At that point I decided to bring the dialogue to a close:
I appreciate your sharing the explanation of the process. As one who teaches the politics of education, I’m very sensitive to the pressures you face on issues like this, and the difficulty of trying to please everyone.

Don Heller

As one friend wrote to me after I posted the correspondence on Facebook, "He's punting, and I am *completely* unimpressed by him." I'm sure the superintendent received complaints from some parents, and he probably decided that the path of least resistance was to allow an opt out. So this can be interpreted as a punt, for sure. As I wrote to him, I am sympathetic to the situation he is put in. With the caveat that I have never met the man, and know little about him (the search and his appointment occurred while we were in London earlier this year, so I didn't follow it at all), I doubt that he believes that Obama's speech is an attempt at "forcing children to be subjected to socialism reminiscent of the former Soviet Union." I'm sure he was relating what he had been hearing from some parents. I would imagine and hope that if he had been around a while longer, and had developed more political capital (both with the community as well as his board), he may have been willing to stand up to these parents. The district's website has nothing about this decision, so for the great majority of parents, all they may know about it (if anything at all) is any materials the teachers may have sent home with the children.

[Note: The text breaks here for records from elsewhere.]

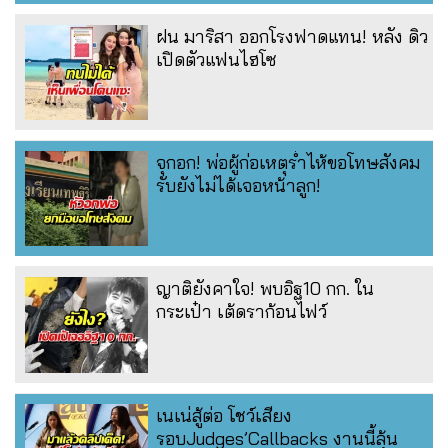
ฝน มาริสา ออกโรงฟาดแทน! หลัง ดิว
เปิดตัวแฟนไฮโซ
จุกอก! พ่อผู้ก่อเหตุร่ำไห้ขอโทษสังคม
รับยังไม่ได้เจอหน้าลูก!
ญาติยังคาใจ! พบอิฐ10 กก. ใน
กระเป๋า เต้ดราก้อนไฟว์
เนเน่สู้ต่อ โชว์เสียง
รอบJudges’Callbacks งานนี้ลุ้น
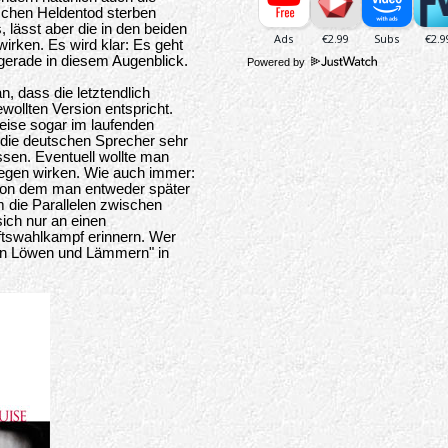
ischen Heldentod sterben
, lässt aber die in den beiden
wirken. Es wird klar: Es geht
 gerade in diesem Augenblick.
Powered by
, dass die letztendlich
wollten Version entspricht.
eise sogar im laufenden
 die deutschen Sprecher sehr
sen. Eventuell wollte man
egen wirken. Wie auch immer:
 von dem man entweder später
 die Parallelen zwischen
ich nur an einen
ftswahlkampf erinnern. Wer
"Von Löwen und Lämmern" in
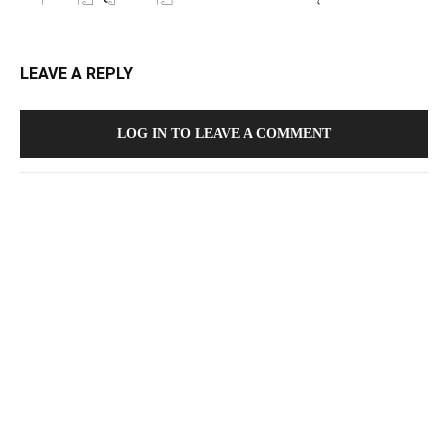
LEAVE A REPLY
LOG IN TO LEAVE A COMMENT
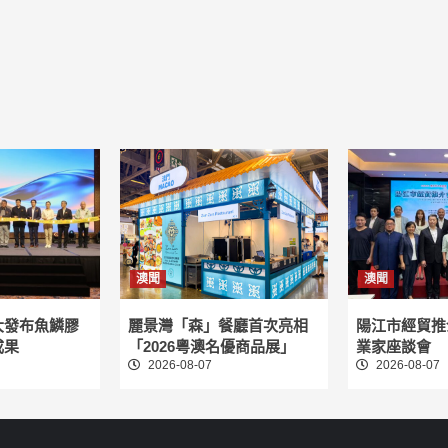
澳聞
澳聞
大發布魚鱗膠
麗景灣「森」餐廳首次亮相
陽江市經貿推
成果
「2026粵澳名優商品展」
業家座談會
2026-08-07
2026-08-07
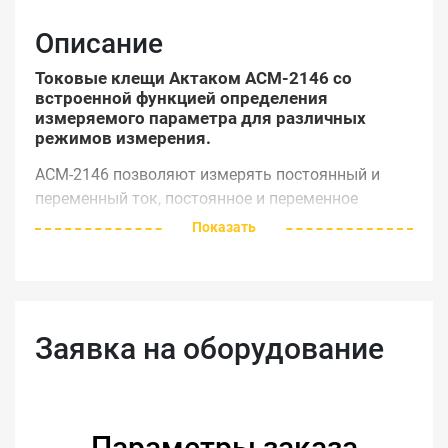
Описание
Токовые клещи Актаком АСМ-2146 со
встроенной функцией определения
измеряемого параметра для различных
режимов измерения.
АСМ-2146 позволяют измерять постоянный и
переменный ток, постоянное и переменное
напряжение, сопротивление, емкость, частоту,
Показать
выполнять тестирование p-n переходов и
прозвонку цепи, а также имеют защиту на всех
диапазонах.
Заявка на оборудование
Особенности
Максимальный обхват 32 мм
ЖК дисплей (6000 отсчетов) 39,5 мм х 29,8
мм с подсветкой
Параметры заказа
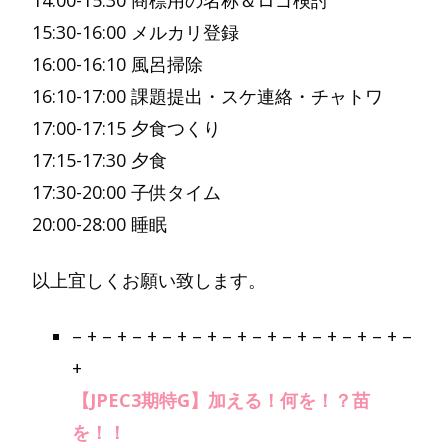
14:00-15:30 商標用の名称＆ロゴ検討
15:30-16:00 メルカリ登録
16:00-16:10 風呂掃除
16:10-17:00 課題提出・スケ連絡・チャトワ
17:00-17:15 夕食つくり
17:15-17:30 夕食
17:30-20:00 子供タイム
20:00-28:00 睡眠
以上宜しくお願い致します。
– + – + – + – + – + – + – + – + – + – + – + –
+
【JPEC3期特G】加える！何を！？苗
を！！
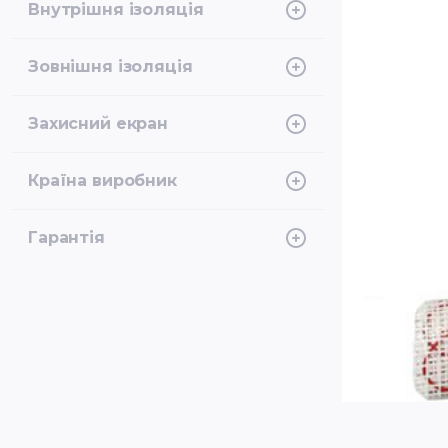
Внутрішня ізоляція
FEP
Зовнішня ізоляція
PVDF
Захисний екран
Алюм. фольга + луджений мідний
Країна виробник
провід
Литва-Німеччина
Гарантія
20 років, розширена в конструкції
підлоги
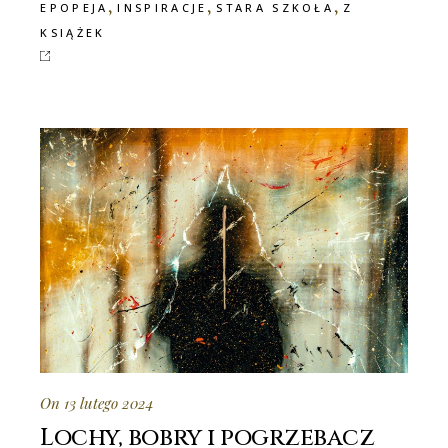
,
,
,
EPOPEJA
INSPIRACJE
STARA SZKOŁA
Z
KSIĄŻEK
On 13 lutego 2024
Lochy, bobry i pogrzebacz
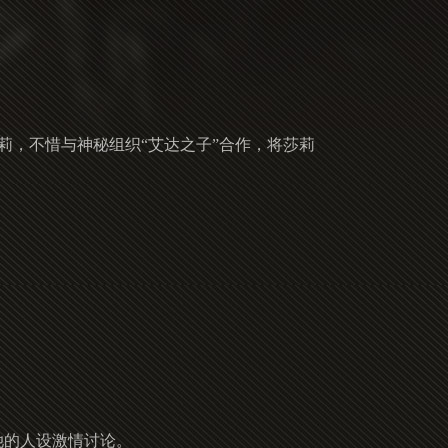
莉，不惜与神秘组织“艾达之子”合作，将莎莉
她的人设激情讨论。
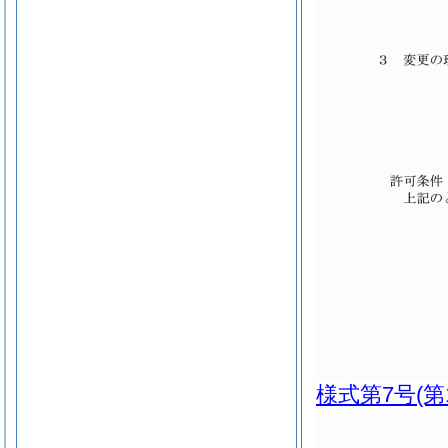
様式第7号
(第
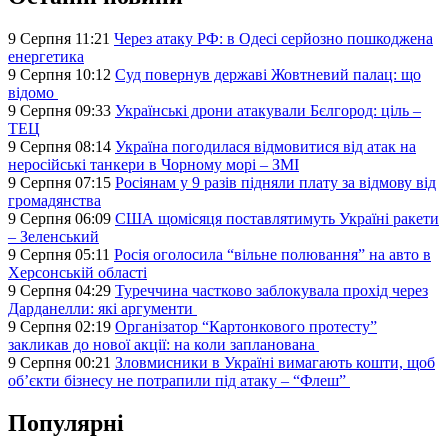
9 Серпня 11:21
Через атаку РФ: в Одесі серйозно пошкоджена
енергетика
9 Серпня 10:12
Суд повернув державі Жовтневий палац: що
відомо
9 Серпня 09:33
Українські дрони атакували Бєлгород: ціль –
ТЕЦ
9 Серпня 08:14
Україна погодилася відмовитися від атак на
неросійські танкери в Чорному морі – ЗМІ
9 Серпня 07:15
Росіянам у 9 разів підняли плату за відмову від
громадянства
9 Серпня 06:09
США щомісяця поставлятимуть Україні ракети
– Зеленський
9 Серпня 05:11
Росія оголосила “вільне полювання” на авто в
Херсонській області
9 Серпня 04:29
Туреччина частково заблокувала прохід через
Дарданелли: які аргументи
9 Серпня 02:19
Організатор “Картонкового протесту”
закликав до нової акції: на коли запланована
9 Серпня 00:21
Зловмисники в Україні вимагають кошти, щоб
об’єкти бізнесу не потрапили під атаку – “Флеш”
Популярні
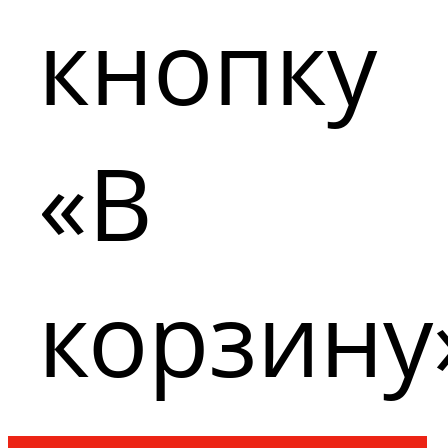
кнопку
«В
корзину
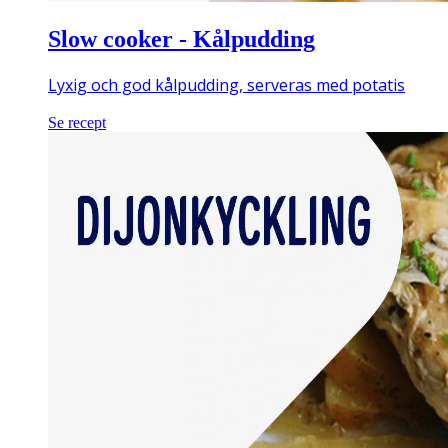
Slow cooker - Kålpudding
Lyxig och god kålpudding, serveras med potatis
Se recept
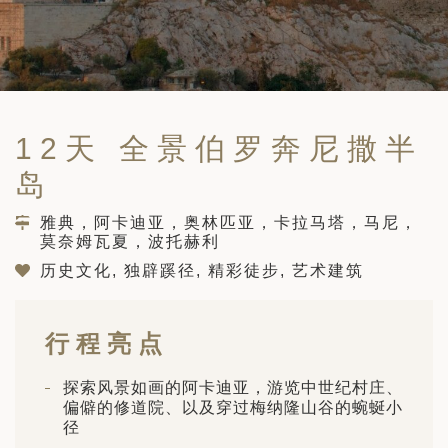
筑
 巴尔干地区的希腊与罗马遗产 – 奥尔
行（2026年6月1日 – 13日）
和中美洲
联合酋长国
西班牙比利牛斯山道与巴斯克雅致旅程
 年 7 月 5 日 – 12 日）
和北极
12天 全景伯罗奔尼撒半
 桑尼亚大迁徙与黑猩猩 游猎之旅
 年 7 月 18 日 – 26 日 ）
岛
 俄罗斯远东 ：原始荒野与被遗忘的历
雅典，阿卡迪亚，奥林匹亚，卡拉马塔，马尼，
26年8月8日 – 17日）
莫奈姆瓦夏，波托赫利
顿
 斯瓦尔巴，扬帆起航独家探秘（2026
历史文化, 独辟蹊径, 精彩徒步, 艺术建筑
日-9月18日）
 阿富汗: 传奇古国的前世文明（2026
行程亮点
 22 日 – 10 月 3 日）
天波罗的海之路：爱沙尼亚、拉脱维亚和
探索风景如画的阿卡迪亚，游览中世纪村庄、
2026年10月5日至16日）
偏僻的修道院、以及穿过梅纳隆山谷的蜿蜒小
亚
径
沙特阿拉伯 · 奇迹王国 (2026 年 11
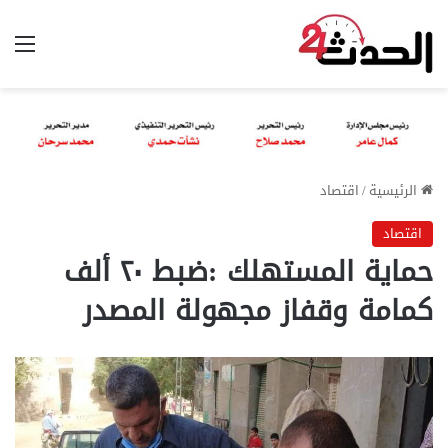
الق
الرئيسية
/
اقتصاد
اقتصاد
حماية المستهلك :ضبط ٢٠ ألف
كمامة وقفاز مجهولة المصدر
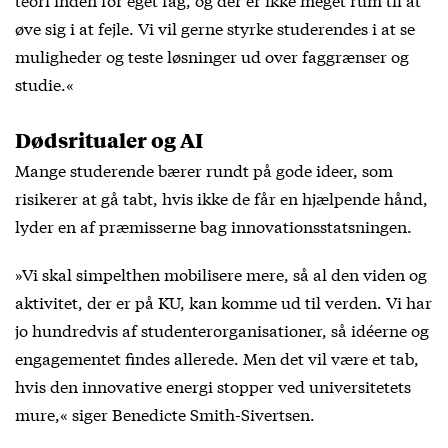
øve sig i at fejle. Vi vil gerne styrke studerendes i at se
muligheder og teste løsninger ud over faggrænser og
studie.«
Dødsritualer og AI
Mange studerende bærer rundt på gode ideer, som
risikerer at gå tabt, hvis ikke de får en hjælpende hånd,
lyder en af præmisserne bag innovationsstatsningen.
»Vi skal simpelthen mobilisere mere, så al den viden og
aktivitet, der er på KU, kan komme ud til verden. Vi har
jo hundredvis af studenterorganisationer, så idéerne og
engagementet findes allerede. Men det vil være et tab,
hvis den innovative energi stopper ved universitetets
mure,« siger Benedicte Smith-Sivertsen.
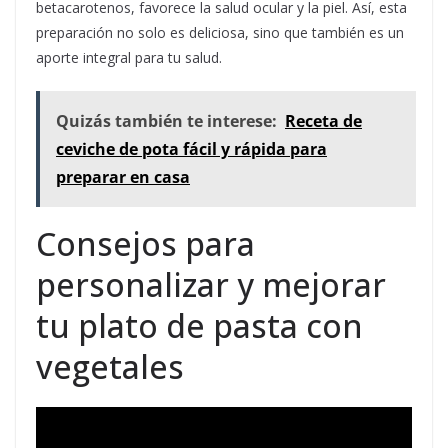
betacarotenos, favorece la salud ocular y la piel. Así, esta
preparación no solo es deliciosa, sino que también es un
aporte integral para tu salud.
Quizás también te interese:
Receta de
ceviche de pota fácil y rápida para
preparar en casa
Consejos para
personalizar y mejorar
tu plato de pasta con
vegetales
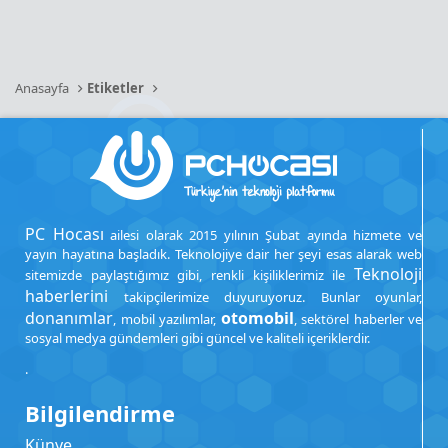
Anasayfa
Etiketler
PC Hocası
ailesi olarak 2015 yılının Şubat ayında hizmete ve
yayın hayatına başladık. Teknolojiye dair her şeyi esas alarak web
Teknoloji
sitemizde paylaştığımız gibi, renkli kişiliklerimiz ile
haberlerini
takipçilerimize duyuruyoruz. Bunlar oyunlar,
donanımlar
otomobil
, mobil yazılımlar,
, sektörel haberler ve
sosyal medya gündemleri gibi güncel ve kaliteli içeriklerdir.
.
Bilgilendirme
Künye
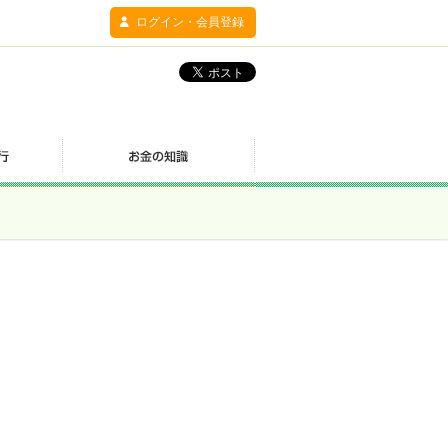
ログイン・会員登録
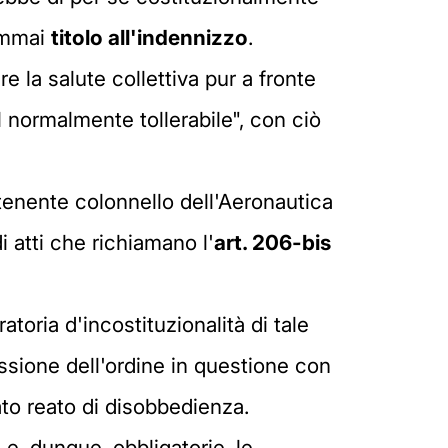
semmai
titolo all'indennizzo
.
re la salute collettiva pur a fronte
el normalmente tollerabile", con ciò
tenente colonnello dell'Aeronautica
i atti che richiamano l'
art. 206-bis
atoria d'incostituzionalità di tale
ssione dell'ordine in questione con
ato reato di disobbedienza.
 e, dunque, obbligatorie, le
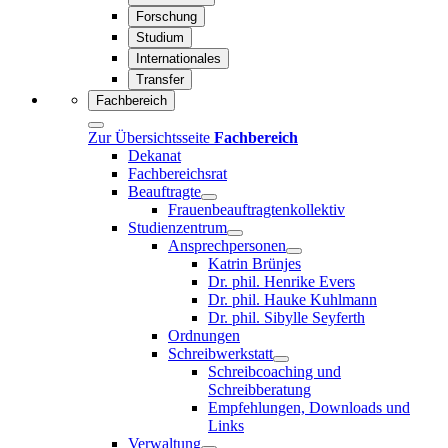
Forschung
Studium
Internationales
Transfer
Fachbereich
Zur Übersichtsseite
Fachbereich
Dekanat
Fachbereichsrat
Beauftragte
Frauenbeauftragtenkollektiv
Studienzentrum
Ansprechpersonen
Katrin Brünjes
Dr. phil. Henrike Evers
Dr. phil. Hauke Kuhlmann
Dr. phil. Sibylle Seyferth
Ordnungen
Schreibwerkstatt
Schreibcoaching und
Schreibberatung
Empfehlungen, Downloads und
Links
Verwaltung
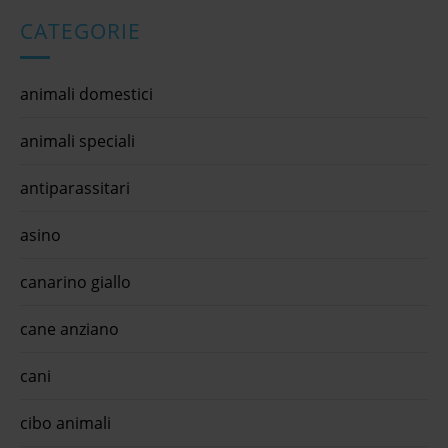
negozioanimaliinzona.it segui quiinzona
possi
ano
non e
e i
CATEGORIE
nostr
fieno
sapev
 per
legge
e
erbor
ono
animali domestici
anima
i
card,
animali speciali
dispo
il
negoz
llati
 dei
antiparassitari
i,
egozio
asino
lity
rvizi
canarino giallo
cane anziano
cani
cibo animali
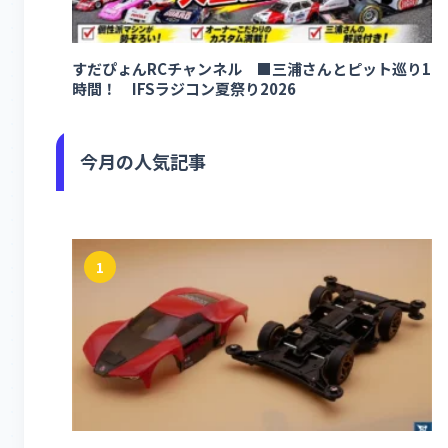
すだぴょんRCチャンネル ■三浦さんとピット巡り1
時間！ IFSラジコン夏祭り2026
今月の人気記事
1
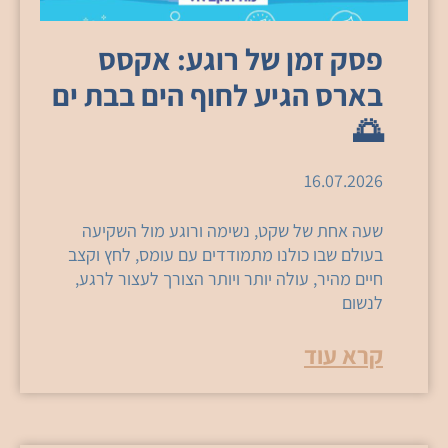
פסק זמן של רוגע: אקסס
בארס הגיע לחוף הים בבת ים
🌅
16.07.2026
שעה אחת של שקט, נשימה ורוגע מול השקיעה
בעולם שבו כולנו מתמודדים עם עומס, לחץ וקצב
חיים מהיר, עולה יותר ויותר הצורך לעצור לרגע,
לנשום
קרא עוד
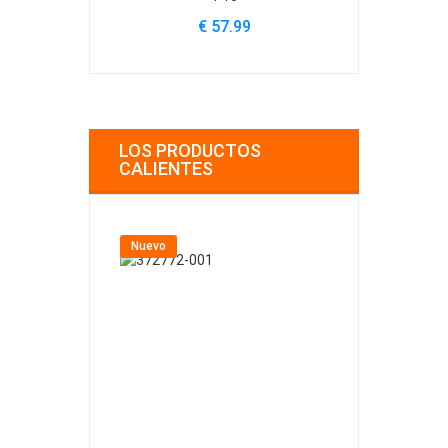
€ 57.99
€
LOS PRODUCTOS
CALIENTES
Nuevo
Nuevo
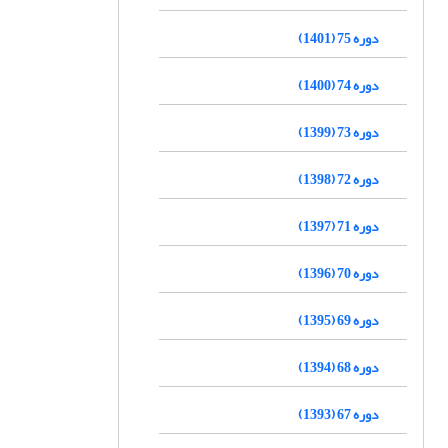
دوره 75 (1401)
دوره 74 (1400)
دوره 73 (1399)
دوره 72 (1398)
دوره 71 (1397)
دوره 70 (1396)
دوره 69 (1395)
دوره 68 (1394)
دوره 67 (1393)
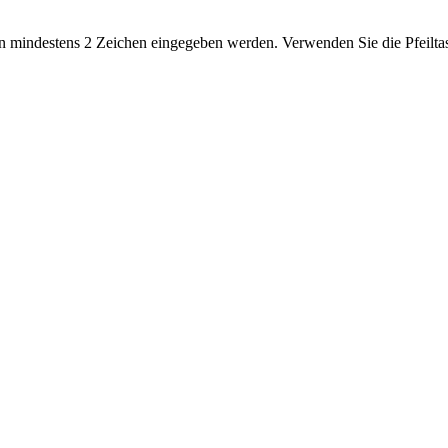
 mindestens 2 Zeichen eingegeben werden. Verwenden Sie die Pfeiltas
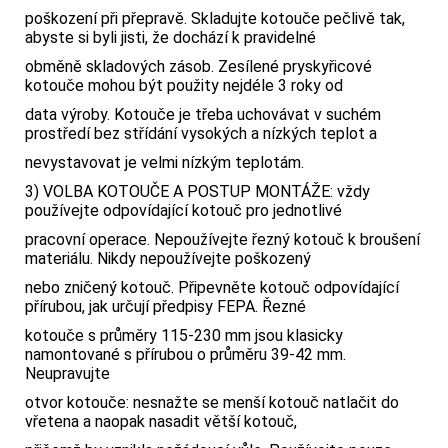
poškození při přepravě. Skladujte kotouče pečlivě tak,
abyste si byli jisti, že dochází k pravidelné
obměně skladových zásob. Zesílené pryskyřicové
kotouče mohou být použity nejdéle 3 roky od
data výroby. Kotouče je třeba uchovávat v suchém
prostředí bez střídání vysokých a nízkých teplot a
nevystavovat je velmi nízkým teplotám.
3) VOLBA KOTOUČE A POSTUP MONTÁŽE: vždy
používejte odpovídající kotouč pro jednotlivé
pracovní operace. Nepoužívejte řezný kotouč k broušení
materiálu. Nikdy nepoužívejte poškozený
nebo zničený kotouč. Připevněte kotouč odpovídající
přírubou, jak určují předpisy FEPA. Řezné
kotouče s průměry 115-230 mm jsou klasicky
namontované s přírubou o průměru 39-42 mm.
Neupravujte
otvor kotouče: nesnažte se menší kotouč natlačit do
vřetena a naopak nasadit větší kotouč,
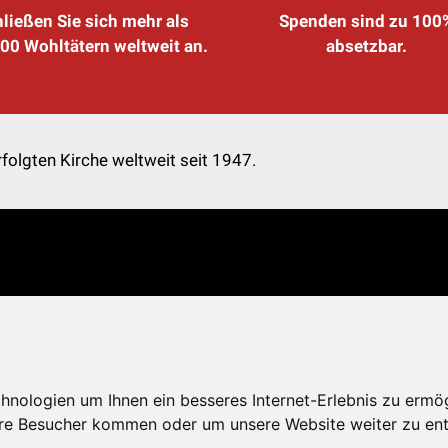
ließen Sie sich mehr als
Spenden sind zu 100
00 Wohltätern weltweit an.
absetzbar.
folgten Kirche weltweit seit 1947.
nologien um Ihnen ein besseres Internet-Erlebnis zu ermö
re Besucher kommen oder um unsere Website weiter zu ent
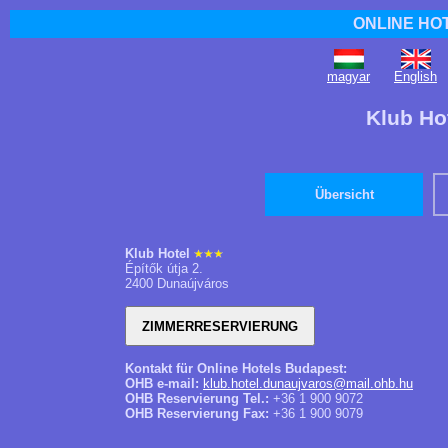
ONLINE HO
magyar
English
Klub Ho
Übersicht
Klub Hotel
Építők útja 2.
2400 Dunaújváros
Kontakt für Online Hotels Budapest:
OHB e-mail:
klub.hotel.dunaujvaros@mail.ohb.hu
OHB Reservierung Tel.:
+36 1 900 9072
OHB Reservierung Fax:
+36 1 900 9079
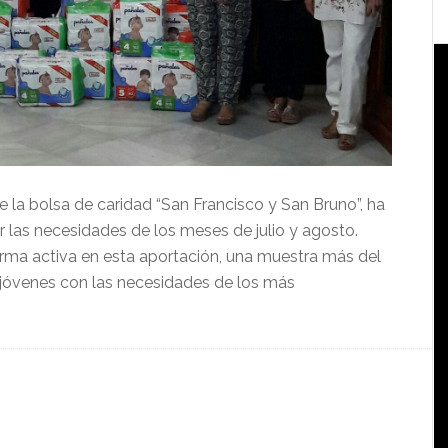
de la bolsa de caridad “San Francisco y San Bruno”, ha
 las necesidades de los meses de julio y agosto.
rma activa en esta aportación, una muestra más del
óvenes con las necesidades de los más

In theory, I imagine the district will allow a parent to opt their child out of pretty much any part of their education. But as I wrote to him, singling out this activity - and giving it that attention - sends the wrong message to teachers, students, and parents. There has been nothing that I have seen in the advance publicity about this speech, either from the White House itself, or in the news reports about it, that Obama will be talking about anything controversial. Nevertheless, conservative talk radio and the ever-vigilant Fox News have been raising the "indoctrination" flag and urging parents to boycott the speech.  Here's one good editorial in the LA Times about it, and here's the chairman of the Florida Republican Party ranting about Obama's speech (just proving once again that sage statement by Mark Twain, "Better to keep one's mouth shut and be thought a fool, then to open it and remove all doubt").

I frequently have both school administrators and teachers in my classes, and we talk a lot about the difficulty of navigating political controversies in the schools. This is one example, however, where I would like to see the district leadership show more guts and be proactive in standing up to the political right.


  1. After the President of the United States speaks to school children about the value of education, Republicans will make opposing comments extolling ignorance.


  2. Sounds good -- opposing comments always welcome!

  3. Now that we have the text of the speech the whole thing seems so overblown. SIGH.

  4. You didn't really think that the actual content was going to make a difference, did you?